Kosovo Voters Look To Put Europe’s Newest Country Back On Track

Kosovo Voters Look To Put Europe’s Newest Country Back On Track

Voters in Kosovo are voting in an early parliamentary election, looking to end months of political instability and elect a government that will jumpstart job growth while solidifying the country’s path toward European integration.

The June 11 election, the third vote since Kosovo declared independence from Serbia in 2008, was triggered about a year earlier than scheduled after Prime Minister Isa Mustafa’s government lost a no-confidence vote in parliament.

Many of Kosovo’s 1.8 million inhabitants blame politicians from all sides for a stubbornly high unemployment rate that hovers around one-third of the workforce despite solid economic expansion of about 4 percent annually in one of the poorest countries in Europe.

Other key priorities the next government faces include establishing better control over privatization and creating a functioning war crimes court and prosecution office, which would start the process of sidelining wartime leaders from political and public life.
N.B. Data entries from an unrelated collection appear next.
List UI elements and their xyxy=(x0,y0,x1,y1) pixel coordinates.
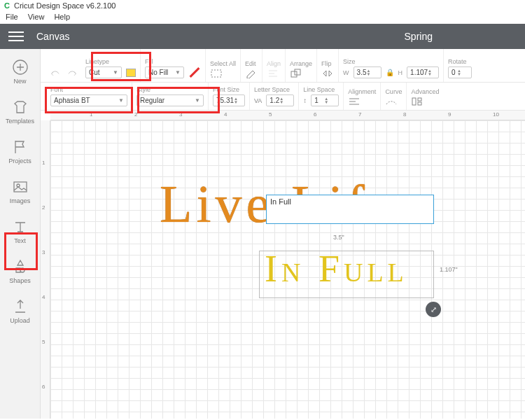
width-input[interactable]: 3.5▲▼ xyxy=(354,66,382,78)
font-dropdown[interactable]: Aphasia BT▼ xyxy=(50,94,127,106)
menu-file[interactable]: File xyxy=(6,13,18,21)
arrange-dropdown[interactable] xyxy=(290,69,302,78)
shapes-icon xyxy=(12,258,29,275)
curve-button[interactable] xyxy=(385,97,398,106)
ruler-tick: 10 xyxy=(493,111,499,118)
ruler-tick: 3 xyxy=(42,249,45,255)
flip-label: Flip xyxy=(321,60,334,67)
canvas-label: Canvas xyxy=(36,31,69,42)
linetype-dropdown[interactable]: Cut▼ xyxy=(85,66,122,78)
image-icon xyxy=(12,178,29,195)
alignment-label: Alignment xyxy=(348,88,376,95)
ruler-tick: 5 xyxy=(42,339,45,345)
caret-down-icon: ▼ xyxy=(195,97,200,104)
sidebar-item-upload[interactable]: Upload xyxy=(6,295,35,327)
ruler-tick: 6 xyxy=(42,384,45,390)
letterspace-label: Letter Space xyxy=(254,86,294,93)
selection-box[interactable]: ⤢ xyxy=(259,251,434,298)
style-label: Style xyxy=(136,86,204,93)
svg-rect-4 xyxy=(291,71,297,77)
sidebar-label: Shapes xyxy=(9,277,31,284)
height-input[interactable]: 1.107▲▼ xyxy=(407,66,439,78)
ruler-tick: 6 xyxy=(314,111,316,118)
ruler-tick: 4 xyxy=(224,111,227,118)
sidebar-label: New xyxy=(13,78,26,85)
align-dropdown xyxy=(267,69,279,78)
ruler-tick: 2 xyxy=(42,204,45,211)
sidebar-item-templates[interactable]: Templates xyxy=(6,96,35,127)
header-bar: Canvas Spring xyxy=(0,24,525,49)
linespace-label: Line Space xyxy=(303,86,339,93)
ruler-tick: 8 xyxy=(403,111,406,118)
svg-rect-3 xyxy=(211,70,221,77)
no-fill-icon xyxy=(190,67,200,78)
select-all-button[interactable] xyxy=(210,69,223,78)
fill-label: Fill xyxy=(145,58,201,65)
advanced-dropdown[interactable] xyxy=(411,97,424,106)
redo-button[interactable] xyxy=(66,67,77,78)
design-canvas[interactable]: 12345678910 123456 Live Life In Full ⤢ 3… xyxy=(41,111,525,419)
size-label: Size xyxy=(343,58,439,65)
selection-height-label: 1.107" xyxy=(440,266,458,273)
project-name[interactable]: Spring xyxy=(405,31,433,42)
window-titlebar: C Cricut Design Space v6.2.100 xyxy=(0,0,525,11)
linetype-color-swatch[interactable] xyxy=(126,69,136,77)
sidebar-item-projects[interactable]: Projects xyxy=(6,136,35,167)
app-title: Cricut Design Space v6.2.100 xyxy=(14,1,116,10)
menu-help[interactable]: Help xyxy=(54,13,70,21)
toolbar-row-1: Linetype Cut▼ Fill No Fill▼ Select All E… xyxy=(41,49,525,83)
sidebar-item-images[interactable]: Images xyxy=(6,176,35,207)
vertical-ruler: 123456 xyxy=(41,120,50,419)
sidebar-item-new[interactable]: New xyxy=(6,56,35,88)
ruler-tick: 9 xyxy=(448,111,451,118)
fontsize-label: Font Size xyxy=(213,86,245,93)
hamburger-icon[interactable] xyxy=(8,31,24,41)
sidebar-label: Text xyxy=(14,237,26,244)
letterspace-icon: VA xyxy=(254,97,262,104)
style-dropdown[interactable]: Regular▼ xyxy=(136,94,204,106)
letterspace-input[interactable]: 1.2▲▼ xyxy=(266,94,294,106)
sidebar-label: Images xyxy=(10,197,31,204)
linespace-input[interactable]: 1▲▼ xyxy=(311,94,339,106)
text-edit-input[interactable] xyxy=(266,195,434,224)
caret-down-icon: ▼ xyxy=(113,69,118,76)
left-sidebar: New Templates Projects Images Text Shape… xyxy=(0,49,41,419)
align-label: Align xyxy=(267,60,281,67)
flag-icon xyxy=(12,139,29,155)
svg-rect-1 xyxy=(14,182,27,192)
rotate-handle-icon[interactable]: ⤢ xyxy=(426,302,441,317)
flip-dropdown[interactable] xyxy=(321,69,334,78)
ruler-tick: 7 xyxy=(358,111,361,118)
fontsize-input[interactable]: 75.31▲▼ xyxy=(213,94,245,106)
ruler-tick: 2 xyxy=(134,111,137,118)
rotate-input[interactable]: 0▲▼ xyxy=(448,66,472,78)
advanced-label: Advanced xyxy=(411,88,439,95)
toolbar-row-2: Font Aphasia BT▼ Style Regular▼ Font Siz… xyxy=(41,83,525,111)
ruler-tick: 5 xyxy=(269,111,272,118)
menu-view[interactable]: View xyxy=(28,13,45,21)
sidebar-item-text[interactable]: Text xyxy=(6,216,35,247)
fill-dropdown[interactable]: No Fill▼ xyxy=(145,66,184,78)
lock-icon[interactable]: 🔒 xyxy=(386,69,394,76)
linetype-label: Linetype xyxy=(85,58,136,65)
edit-dropdown[interactable] xyxy=(245,69,258,78)
ruler-tick: 4 xyxy=(42,294,45,300)
plus-circle-icon xyxy=(12,59,29,76)
w-label: W xyxy=(343,69,349,76)
h-label: H xyxy=(398,69,403,76)
selectall-label: Select All xyxy=(210,60,236,67)
horizontal-ruler: 12345678910 xyxy=(50,111,525,120)
caret-down-icon: ▼ xyxy=(175,69,181,76)
menu-bar: File View Help xyxy=(0,11,525,24)
svg-rect-8 xyxy=(418,102,421,105)
upload-icon xyxy=(12,298,29,315)
svg-rect-7 xyxy=(418,98,421,101)
alignment-dropdown[interactable] xyxy=(348,97,360,106)
ruler-tick: 1 xyxy=(42,160,45,166)
sidebar-item-shapes[interactable]: Shapes xyxy=(6,255,35,287)
undo-button[interactable] xyxy=(50,67,62,78)
edit-label: Edit xyxy=(245,60,258,67)
ruler-tick: 1 xyxy=(90,111,92,118)
text-icon xyxy=(12,218,29,235)
linespace-icon: ↕ xyxy=(303,97,307,104)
Yet the biggest issues surrounding the vote are a pair of agreements signed in 2015: one setting the border with Montenegro and another with Serbia that increases powers held by ethnic Serbs in Kosovo.

Those issues have helped stalled reforms in the legislature and angered the electorate in a country where about one-third of the population is under the age of 15.

“For more than a year we didn’t have a functional government, and now I don’t trust them,” said Islam Fehmiu, a retiree from the capital, Pristina.

“Parliament couldn’t finish its sessions. I have very low hopes. The preelection coalitions are looking out only for their own interests and I absolutely think they won’t solve ongoing issues such as border demarcation with Montenegro,” Fehmiu added.

After casting her ballot in Pristina, the president of the Central Election Commission, Valdete Daka, called on citizens to use their right to vote and urged political party monitors “not to misuse their position.”

“We have to show the world that we know how to organize the elections,” Daka said

Nearly 30,000 domestic and international observes will overlook the voting process. Daka said the OSCE Mission in Kosovo had dispatched around 200 adviseors to polling stations in the Serb-dominated northern part of Kosovo. A total of 19 parties, five coalitions, and backers of two citizens’ initiatives are running in the election. Of the 120 seats in parliament, 20 are reserved for ethnic Serbs and other minorities.

Opinion polls show two coalitions — the Self-Determination Movement and a coalition built around the Democratic League of Kosovo (LDK) and the Democratic Party of Kosovo (PDK) — are likely to top the polls, once again setting up potentially tricky talks on forming a government.

In 2014, a six-month stalemate between the two largest parties ensued until they formed a grand coalition that was considered a failure as the country stagnated.

With the number of undecided voters at about 30 percent, last-minute decisions by those voters and from the country’s diaspora will have the major say in determining the next government for the four-year term.

“Hopefully, they can form a government faster than the last time and they can work at addressing all the issues which are relevant for a European perspective and to get a credible track record on this,” EU Commissioner for Enlargement Johannes Hahn told RFE/RL in Brussels.

While there have been some rumblings of electoral dirty tricks, the campaign has been devoid of any major scandals or incidents, in a marked departure from other recent elections in the Balkans.

When Mustafa’s government collapsed, concern swelled that the kind of political upheaval that dotted the region — fueled by nationalist sentiment that sparked fears of an outbreak of violence — would engulf Kosovo, which as Europe’s newest country has struggled to establish a stable democracy.

Those tensions were brought up again on June 9 when former Finance Minister Avdullah Hoti, a candidate for prime minister from the LDK, told The Telegraph newspaper that if the country’s relationship with its allies deteriorates, “it will be much easier for those who wish to destabilize the region.”

“The Western Balkans has been compared in the past, not inaccurately, to a powder keg — a spark anywhere could harm us all,” said Hoti, a 42-year-old economist who has been nicknamed “Kosovo’s Macron.”

Kosovo broke with Serbia in 1999 after NATO bombing halted a campaign of ethnic cleansing directed against ethnic Albanians by Serbian forces trying to stamp out a two-year insurgency. Its independence has been recognized by more than 100 countries, including Western powers, but not by Serbia, Russia, or several EU members including Spain.